Czerwenka sang Lieder and oratorio in concert and for recordings. He died in his hometown.

== Artist, illustrator, writer ==
As a visual artist, Czerwenka held exhibitions in Graz, Munich, Salzburg, and Vienna. In 1963, he illustrated the book Kon-Figurationen, which featured texts by Ernst Pichler. He also authored several books, including his autobiography Jenseits vom Prater, published in 1998.

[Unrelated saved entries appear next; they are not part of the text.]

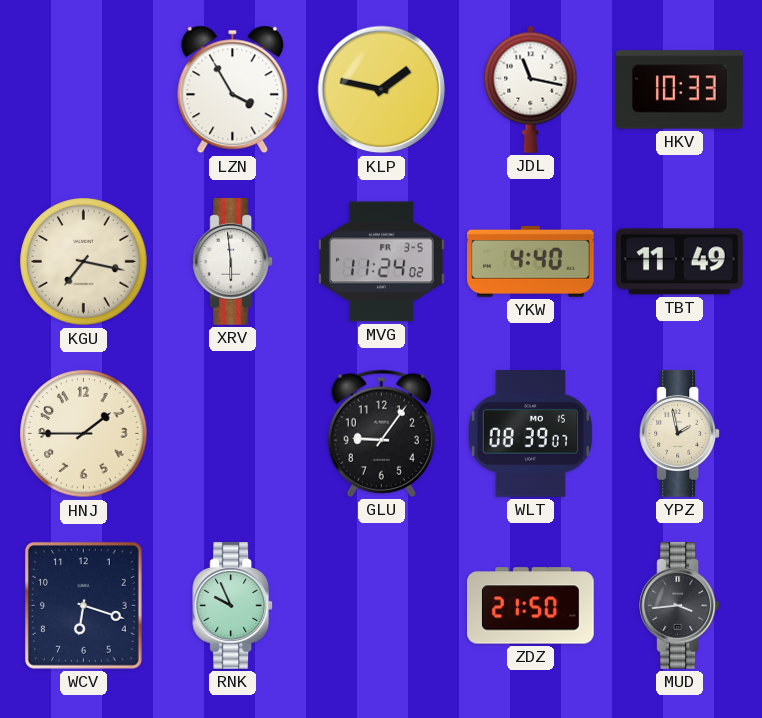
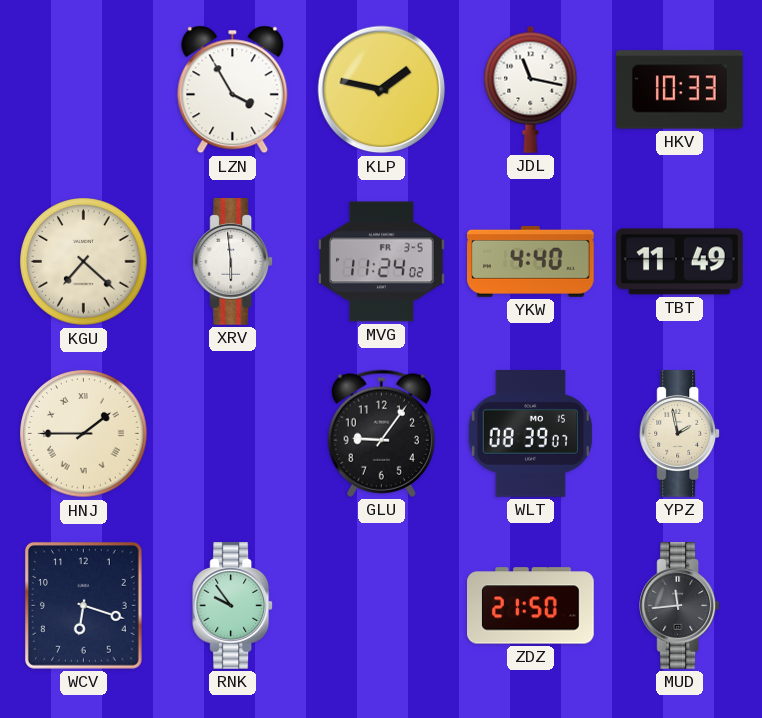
KGU: 7:17 -> 7:22
HNJ numerals: Arabic -> Roman
RNK: 9:56 -> 9:54
MUD: 3:44 -> 11:44
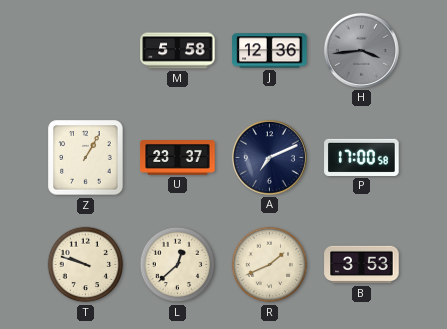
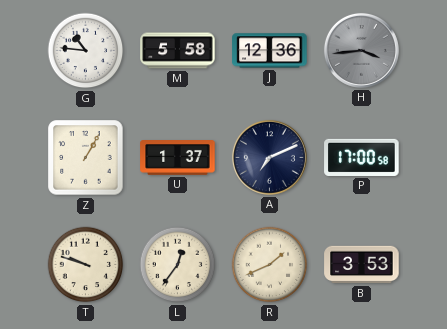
G: none -> 10:46
U: 23:37 -> 1:37
L: 12:38 -> 12:36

- Wo's mir schmeckt. Eine kulinarische Reise durch Oberösterreich und Salzburg. Stieglitz, Mühlacker 1982.
- Lebenszeiten. Ungebetene Briefe. Neff, Wien 1988, ISBN 3-7014-0260-4.
- Jenseits vom Prater. Erlebtes – Erlittenes – Empfundenes. Ueberreuter, Vienna 1998, ISBN 3-8000-3697-5.

== Awards ==
Czerwenka received several honours and awards, including:
- Title Kammersänger (1962)
- Title Professor (1976)
- Ehrenring and Girardi-Medal of Graz (1983)
- Ehrenring and Honorary membership of the Vienna State Opera (1983)
- Honorary citizen of Vöcklabruck (1999)

In 2008, the Landesmusikschule Vöcklabruck (state music school) of Upper Austria moved to the former residence of the singer and an additional new building, and was named after him: Oskar Czerwenka Landesmusikschule.

== Literature ==
- David M. Cummings (ed.): International Who’s Who in Music and Musicians Directory. 14. Auflage. Melrose Press Ltd., Cambridge, UK, ISBN 0-948875-71-2, .
- Peter Dusek, Volkmar Parschalk: Nicht nur Tenöre. Das Beste aus der Opernwerkstatt. Herausgegeben von den Freunden der Wiener Staatsoper. Jugend und Volk, Wien 1988, ISBN 3-224-16912-5 (Vol. 3).
- Oesterreichisches Musiklexikon. Éditions of the Austrian Academy of Sciences, Vienna 2002, ISBN 3-7001-3043-0 (volume 1) .
- The New Grove Dictionary of Music and Musicians. Macmillan, London 1980.